En mis sueños —un poco estúpidos, lo admito—, nunca me pregunto el por qué se pronunza como “oink oink” en español, si la onomatopeya suena muy diferente. La verdad es que “oink oink” tiene más encanto. Pero no quiero ser un escritor encerrado en su torre de marfil, un escritor que acomoda el mundo a su gusto y convenienza: si los cerdos hacen “kuuuiiiiiiiij kuuuiiiiiiiij”, debemos aceptarlo, no sólo por respeto al cerdo, sino al lector, quien, con esta mala influenza, tal vez se convierta en cerdo.
Las preguntas filosóficas de siempre vuelven con mayor insistenza:
—Quién soink? Dónde estoink? A dónde voink?

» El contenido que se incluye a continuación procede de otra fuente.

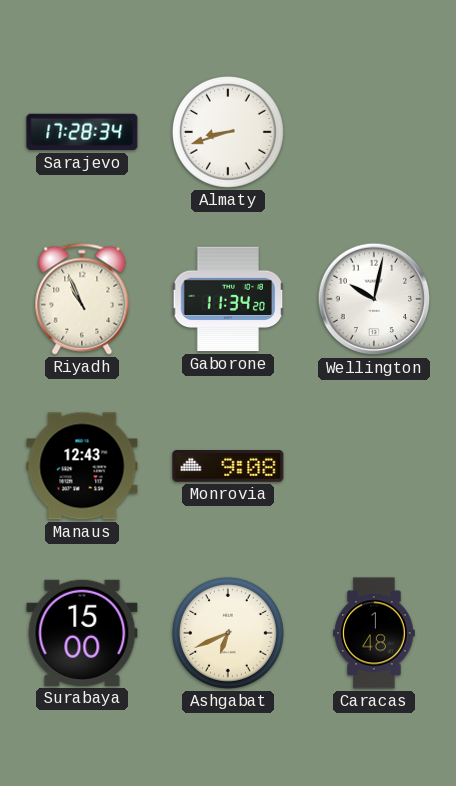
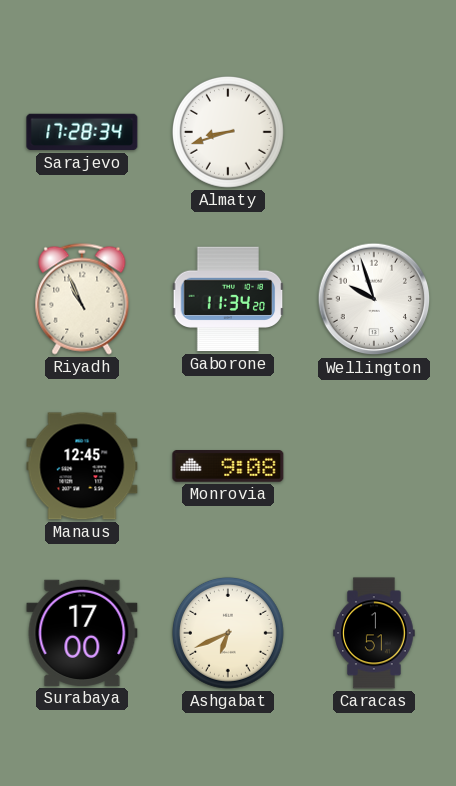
Wellington: 10:02 -> 9:57
Manaus: 12:43 -> 12:45
Surabaya: 15:00 -> 17:00
Caracas: 1:48 -> 1:51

Pero no, no me he vuelto paranoinko. Las pruebas están en todas partes. Si usted ve la televisióink, lee el periódicoink, verá que efectivamente los hombres están mutando en cerdos, o los cerdos en humanos. En un noticiero vi una asamblea de políticos y, aunque bastaba escuchar sus discursos para comprobarlo, algunos usaban el tapabocas para cubrirse hasta la nariz, donde los delataría la evidenza.
Oink!
Qué repugnanza, se me iría la existenza nombrando nombres, valga la redundanza. Lo mismo sucede con las financias, los deportes y los espectáculos. Y no quiero ni pensar lo que pudo sucederle al mundo editorial y literario. Sería una desilusión si ahora las tendenzas fueran marcadas por las gananzas, por la concupiscenza, y todo fuera, por ejemplo, novela histórica, novela biográfica, narconovela. Y por encargo, además.

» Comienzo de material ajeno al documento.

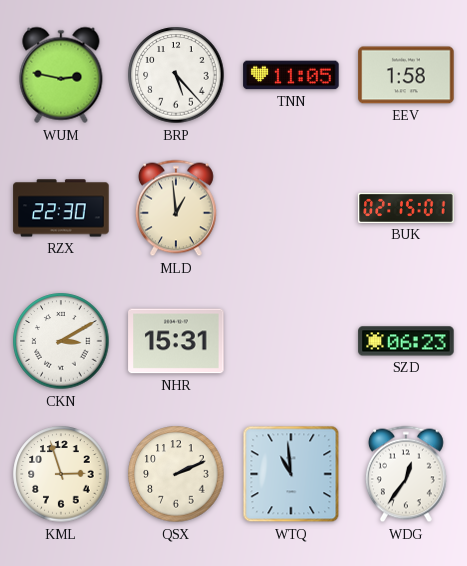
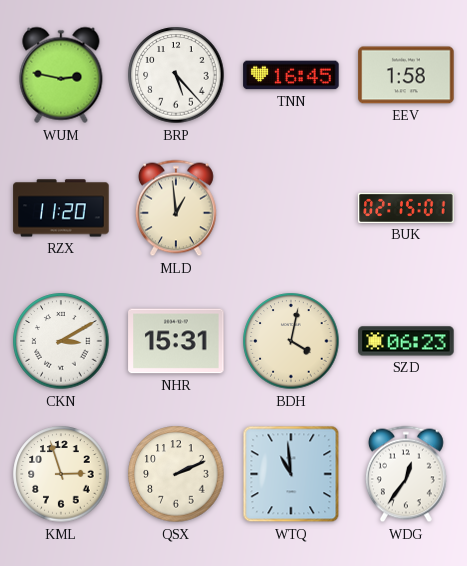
TNN: 11:05 -> 16:45
RZX: 22:30 -> 11:20
BDH: none -> 4:02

En verdad deseo que no haya sido así, pero me da pavor averiguarlo.
Con todo esto, resultaría inevitable la reminiscenza en todo momento de aquella triste referenza dejada por Vicente Fox y su:
—Hoink, hoink, hoink!
Lo cual, en última instanza, me lleva a pensar en qué pasará si alguien duda de la bonancia de esta radical mudancia en el lenguaje y lo cree síntoma de decadenza, algo que afectará nuestra convivenza, que generará más ignoranza y malvivenza. Cómo se tomará a quien no adopte esta usancia? Cómo se tomará a quien opte por la independenza? Su abstinenza recibirá una advertenza o será castigada, como suele suceder, con intoleranza?